Detecting Deception in Online Social Networks
thesisposted on 2015-02-27, 00:00 authored by Jalal S. Alowibdi
Online Social Networks (OSNs) play a significant role in the daily life of hundreds of millions of people's. However, many user profiles in OSNs contain deceptive information. Existing studies have shown that lying in OSNs is quite widespread, often for protecting a user's privacy. In this dissertation, we propose a novel approach for detecting deceptive profiles in OSNs. Our ultimate goal is to find deceptive information about user gender and location. We specifically define a set of analysis methods for detecting deceptive information about user genders and locations in Twitter. First, we collected a large dataset of Twitter profiles and tweets. Next, we defined methods for gender guessing from Twitter profile colors and names.
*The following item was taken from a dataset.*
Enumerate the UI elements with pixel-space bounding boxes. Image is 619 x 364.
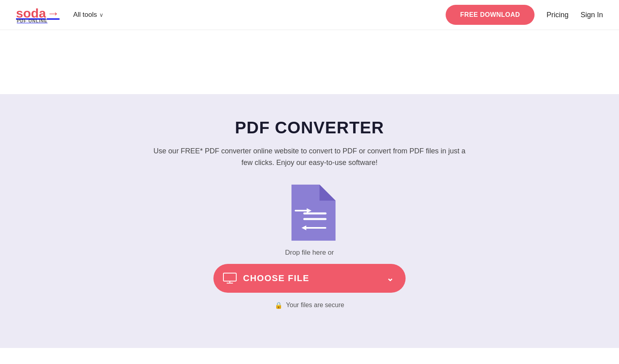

Our methods are quite scalable because we avoid the analysis of text messages, which typiclly involves high computational complexity. We applied a number of preprocessing methods to raw Twitter data in ways that significantly enhanced the accuracy of our predictions. Subsequently, we applied Bayesian classification and K-means clustering algorithms to Twitter profile characteristics (e.g., profile layout colors, first names, user names) and geolocations to analyze user behavior. We established the overall accuracy of each gender indicator through extensive experimentations with our crawled dataset.